> [Activity]
Retrieve every line of the data holding the word "votre".

[Start of Attachment]

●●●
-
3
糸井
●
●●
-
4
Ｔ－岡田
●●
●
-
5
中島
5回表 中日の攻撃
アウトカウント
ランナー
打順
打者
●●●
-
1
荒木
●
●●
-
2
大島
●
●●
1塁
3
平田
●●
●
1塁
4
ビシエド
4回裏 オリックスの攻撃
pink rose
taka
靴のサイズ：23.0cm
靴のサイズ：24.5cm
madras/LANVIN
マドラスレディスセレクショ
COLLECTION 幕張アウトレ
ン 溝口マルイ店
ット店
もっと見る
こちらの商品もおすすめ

[End of Attachment]
[Start of Attachment]

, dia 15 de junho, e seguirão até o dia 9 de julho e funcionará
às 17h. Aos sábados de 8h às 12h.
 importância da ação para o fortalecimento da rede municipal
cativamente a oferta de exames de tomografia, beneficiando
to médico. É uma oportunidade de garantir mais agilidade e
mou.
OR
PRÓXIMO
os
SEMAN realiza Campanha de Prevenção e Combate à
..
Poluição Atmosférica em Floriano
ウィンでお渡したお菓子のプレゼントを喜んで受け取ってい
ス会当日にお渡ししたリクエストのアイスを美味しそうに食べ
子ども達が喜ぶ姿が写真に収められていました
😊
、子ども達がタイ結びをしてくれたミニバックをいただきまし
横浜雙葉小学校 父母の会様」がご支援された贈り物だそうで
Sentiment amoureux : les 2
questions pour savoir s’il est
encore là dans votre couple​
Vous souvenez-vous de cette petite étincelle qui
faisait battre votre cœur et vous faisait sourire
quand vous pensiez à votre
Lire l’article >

[End of Attachment]

> [Task solution]
encore là dans votre couple​
faisait battre votre cœur et vous faisait sourire
quand vous pensiez à votre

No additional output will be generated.